Augsburger Allgemeine (Ausgabe Stadt)
„Wir setzen in Bayern auf die klassische Sirene“
Wie sich der bayerische Katastrophenschutz auf die nächste Flutkatastrophe vorbereitet
Herr Feulner, Sie leiten die Abteilung Katastrophenschutz im bayerischen Innenministerium. Wäre eigentlich Bayern für eine Flutkatastrophe, wie sie jetzt im Westen Deutschlands herrscht, gewappnet?
Herbert Feulner: Ja, ich denke, auf jeden Fall. Wir haben uns seit den Hochwassern 1999, 2003, 2006 oder auch 2016 in Bayern immer intensiver mit diesem Thema beschäftigt. So wurden etwa 19 Wasserrettungszüge mit je rund 30 Kräften aufgebaut – 14 von der DLRG und fünf von der Wasserwacht, die speziell dafür da sind, Menschen aus den Fluten zu retten. Zwei dieser Teams sind jetzt aktuell auch in Nordrheinwestfalen im Einsatz. Von 2015 bis 2018 wurde zudem viel Geld, 23 Millionen Euro, investiert – etwa für spezielle Einsatz-lastwagen, Großpumpen,
Sirenen und 50 Sandsackabfüllanlagen.
Welche Warnsysteme gibt es in Bayern, auch um die Bevölkerung nachts vor einer Flutkatastrophe zu warnen? Feulner: Wir setzen in Bayern vor allem auf die klassische Sirene, weil man die in der Regel auch nachts selbst im Schlaf einfach hört. Leider haben viele Kommunen ihre Warnsirenen nach Ende des Kalten Krieges abgebaut. In Bayern wollen wir wieder deutlich mehr Sirenen haben. Weitere Warnsysteme sind etwa Lautsprecher auf Feuerwehrwagen, Warn-apps, die aber nur etwa zehn Prozent der Bevölkerung auf ihren Telefonen haben, Rundfunkdurchsagen und nicht zuletzt Durchsagen in öffentlichen Verkehrsmitteln wie etwa der U-bahn.

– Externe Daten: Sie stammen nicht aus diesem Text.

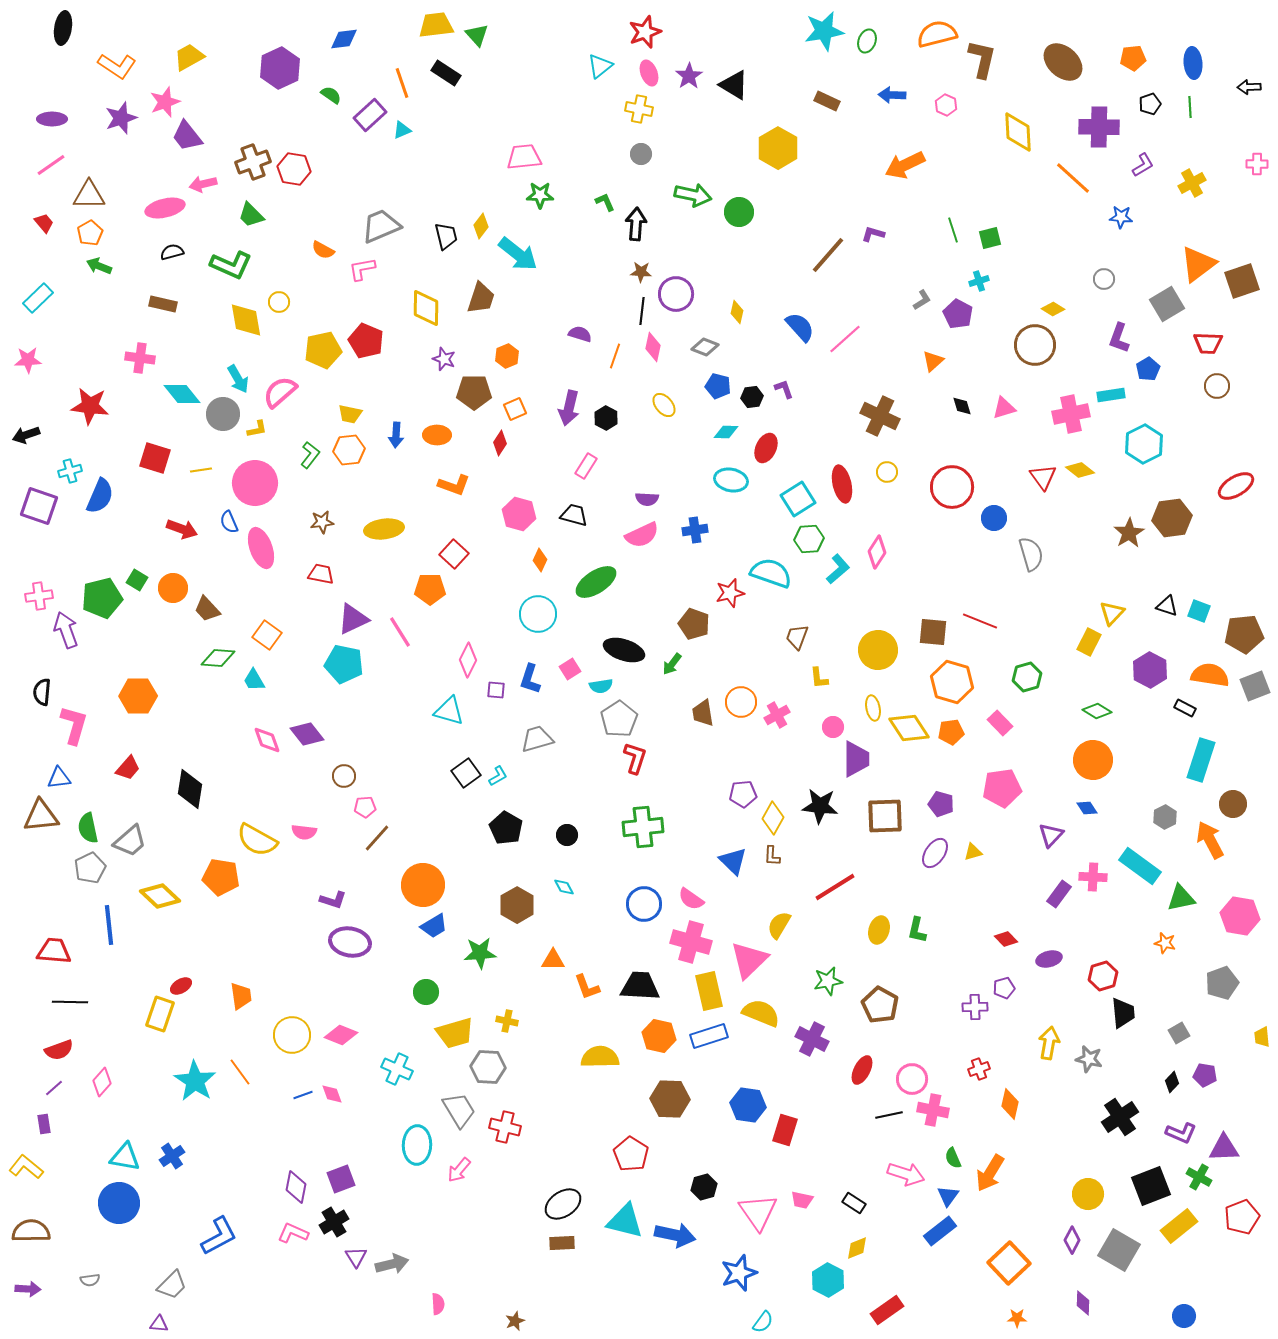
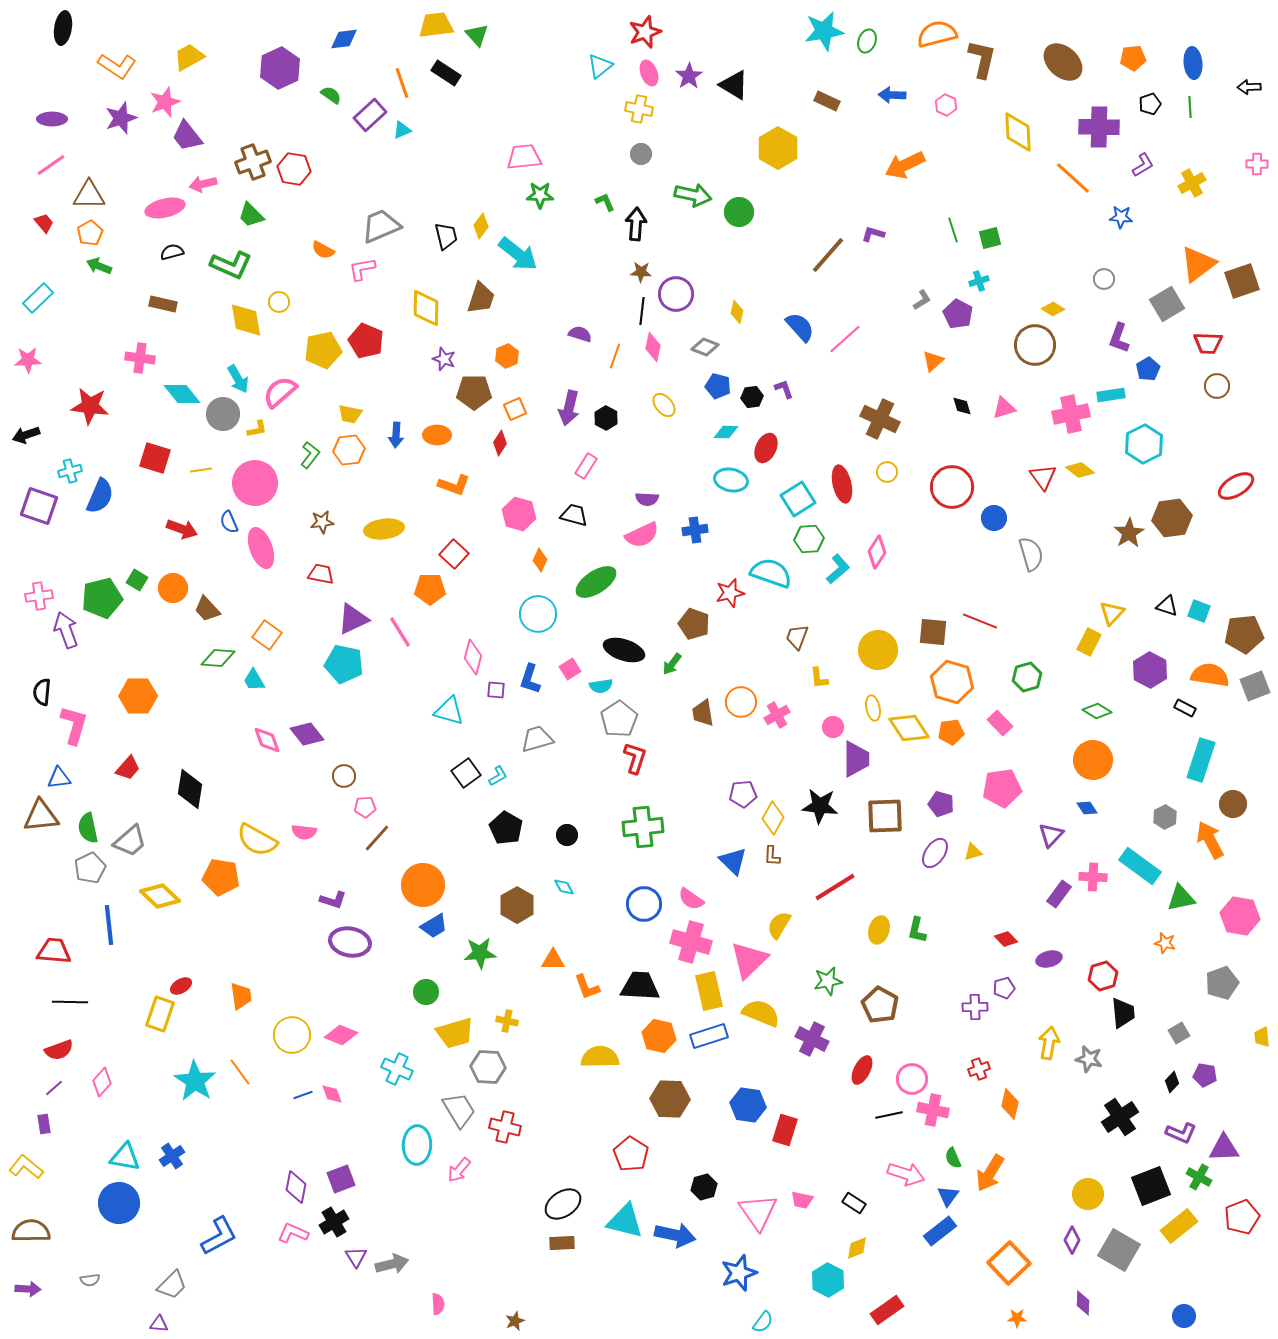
brown cross at (880, 416): moved 3 px down
pink diamond at (468, 660): moved 5 px right, 3 px up; rotated 12 degrees counterclockwise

Hat das Warnsystem in NRW oder Rheinland-pfalz womöglich versagt? Oder die Behörden? Oder der Katastrophenschutz dort insgesamt? Feulner: Es wäre vermessen, das zu beurteilen. Nach allem, was wir wissen, kam das Wasser dort extrem schnell, binnen weniger Minuten. Da hat man kaum eine Chance, vorzuwarnen. Normalerweise steigt das Wasser in einem Hochwasserfall langsamer.
Mit wem arbeitet der Katastrophenschutz in Bayern bei einer Flutkatastrophe zusammen?
Feulner: Mit der Feuerwehr, den Hilfsorganisationen BRK, Johanniter, Malteser, ASB, DLRG, THW, privaten Rettungsdiensten, der Polizei und im Falle eines Falles auch mit der Bundeswehr.
Klappt die Zusammenarbeit gut und könnte sie noch verbessert werden? Feulner: Wir treffen uns regelmäßig am großen Tisch und auch bei Übungen. Insofern würde ich sagen: Ja, die Zusammenarbeit klappt wirklich gut.
Welche Kompetenz hat der oberste Katastrophenschützer, also der Innenminister?
Feulner: Die Kompetenzen reichen tatsächlich laut Gesetz sehr weit. Wir können letztlich jede zur Rettung dienliche Behörde und Organisation verpflichten. Aber es geht noch weiter: Wir können sogar theoretisch jeden einzelnen der 13 Millionen bayerischen Bürger zur Mithilfe verpflichten und alles, was nötig ist, beschlagnahmen. Ein Beispiel: Ein Bauunternehmen kann angewiesen werden, beim Wegräumen von Schutt mitzuhelfen. Dafür gibt es aber auch dann Entschädigungsregeln.
Wie viele Menschen sind in Bayern im Flutkatastrophenfall tätig und gibt es Reservekräfte, die aktiviert werden könnten?
Feulner: Wir haben in Bayern konkret 450000 Einsatzkräfte für den Katastrophenfall, davon sind 430 000 Ehrenamtliche. 300 000 sind es allein bei der Feuerwehr.
Interview: Markus Bär
Herbert Feulner, 65, ist Leitender Ministerialrat im Bereich Katastrophen schutz des bayerischen Innenministeriums.